Revision as of 12:17, 23 December 2021

Overview

Decade Summary
<1950s Statistical methods are discovered and refined.
1950s Pioneering machine learning research is conducted using simple algorithms.
1960s Bayesian methods are introduced for probabilistic inference in machine learning.[1]
1970s 'AI Winter' caused by pessimism about machine learning effectiveness.
1980s Rediscovery of backpropagation causes a resurgence in machine learning research.
1990s Work on Machine learning shifts from a knowledge-driven approach to a data-driven approach. Scientists begin creating programs for computers to analyze large amounts of data and draw conclusions or "learn" from the results.[2] Support-vector machines (SVMs) and recurrent neural networks (RNNs) become popular.[3] The fields of computational complexity via neural networks and super-Turing computation started.[4]
2000s Support-Vector Clustering[5] and other kernel methods[6] and unsupervised machine learning methods become widespread.[7]
2010s Deep learning becomes feasible, which leads to machine learning becoming integral to many widely used software services and applications.

Timeline

Year Event type Caption Event
1763 Discovery The Underpinnings of Bayes' Theorem Thomas Bayes's work An Essay towards solving a Problem in the Doctrine of Chances is published two years after his death, having been amended and edited by a friend of Bayes, Richard Price.[8] The essay presents work which underpins Bayes theorem.

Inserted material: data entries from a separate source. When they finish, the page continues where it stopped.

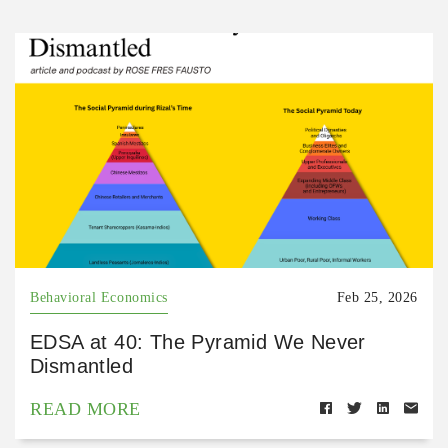
Behavioral Economics
Feb 25, 2026
EDSA at 40: The Pyramid We Never
Dismantled
READ MORE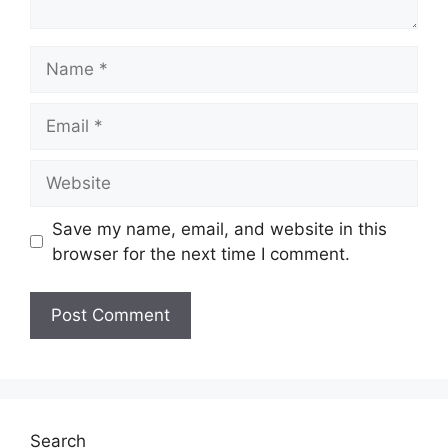
Name
Email
Website
Save my name, email, and website in this
browser for the next time I comment.
Search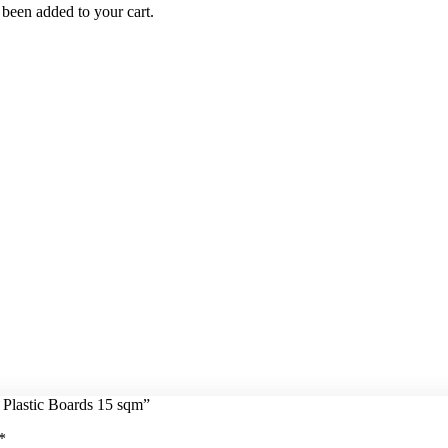
been added to your cart.
 Plastic Boards 15 sqm”
*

1805 Discovery Least Square Adrien-Marie Legendre describes the "méthode des moindres carrés", known in English as the least squares method.[9] The least squares method is used widely in data fitting.
1812 Bayes' Theorem Pierre-Simon Laplace publishes Théorie Analytique des Probabilités, in which he expands upon the work of Bayes and defines what is now known as Bayes' Theorem.[10]

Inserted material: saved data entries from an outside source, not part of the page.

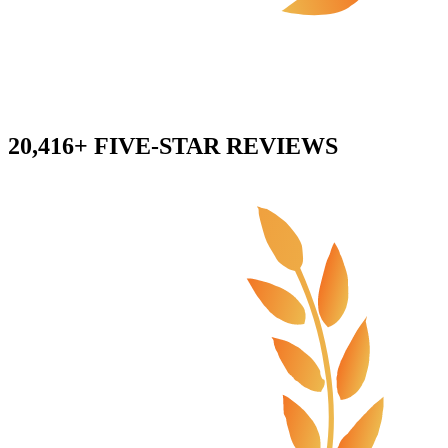
20,416+ FIVE-STAR REVIEWS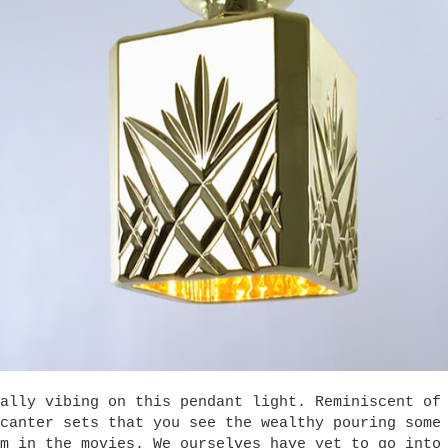
ally vibing on this pendant light. Reminiscent of
canter sets that you see the wealthy pouring some
m in the movies. We ourselves have yet to go into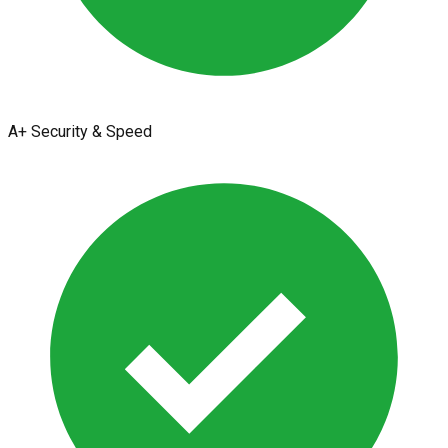
A+ Security & Speed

1913 Discovery Markov Chains Andrey Markov first describes techniques he used to analyse a poem. The techniques later become known as Markov chains.[11]
1943 Discovery Artificial Neuron Warren McCulloch and Walter Pitts develop a mathematical model that imitates the functioning of a biological neuron, the artificial neuron which is considered to be the first neural model invented.[12]

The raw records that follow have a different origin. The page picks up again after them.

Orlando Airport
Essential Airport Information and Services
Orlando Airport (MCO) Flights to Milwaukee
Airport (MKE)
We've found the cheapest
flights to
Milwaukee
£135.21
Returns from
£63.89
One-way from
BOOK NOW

1950 Turing's Learning Machine Alan Turing proposes a 'learning machine' that could learn and become artificially intelligent. Turing's specific proposal foreshadows genetic algorithms.[13]
1951 First Neural Network Machine Marvin Minsky and Dean Edmonds build the first neural network machine, able to learn, the SNARC.[14]
1952 Machines Playing Checkers Arthur Samuel joins IBM's Poughkeepsie Laboratory and begins working on some of the very first machine learning programs, first creating programs that play checkers.[15]
1957 Discovery Perceptron Frank Rosenblatt invents the perceptron while working at the Cornell Aeronautical Laboratory.[16] The invention of the perceptron generated a great deal of excitement and was widely covered in the media.[17]
1963 Achievement Machines Playing Tic-Tac-Toe Donald Michie creates a 'machine' consisting of 304 match boxes and beads, which uses reinforcement learning to play Tic-tac-toe (also known as noughts and crosses).[18]
1967 Nearest Neighbor The nearest neighbor algorithm was created, which is the start of basic pattern recognition. The algorithm was used to map routes.[2]
1969 Limitations of Neural Networks Marvin Minsky and Seymour Papert publish their book Perceptrons, describing some of the limitations of perceptrons and neural networks. The interpretation that the book shows that neural networks are fundamentally limited is seen as a hindrance for research into neural networks.[19][20]
1970 Automatic Differentiation (Backpropagation) Seppo Linnainmaa publishes the general method for automatic differentiation (AD) of discrete connected networks of nested differentiable functions.[21][22] This corresponds to the modern version of backpropagation, but is not yet named as such.[23][24][25][26]
1979 Stanford Cart Students at Stanford University develop a cart that can navigate and avoid obstacles in a room.[2]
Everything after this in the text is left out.